Print out the data below in full and exactly, skipping the pictures.

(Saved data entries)
####################

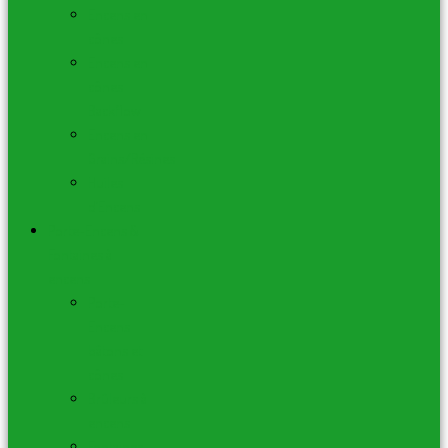
Encens en
cônes
Encens en
cônes
Backflow
Encens en
Grains/Résines
Huiles
d’Encens
Porte-Encens &
Fontaines à
encens
Porte-
Encens
bâtons et
cônes
Brûleurs à
encens
Fontaines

####################

**EXPECTED ANSWER**.
Encens en
cônes
Encens en
cônes
Backflow
Encens en
Grains/Résines
Huiles
d’Encens
Porte-Encens &
Fontaines à
encens
Porte-
Encens
bâtons et
cônes
Brûleurs à
encens
Fontaines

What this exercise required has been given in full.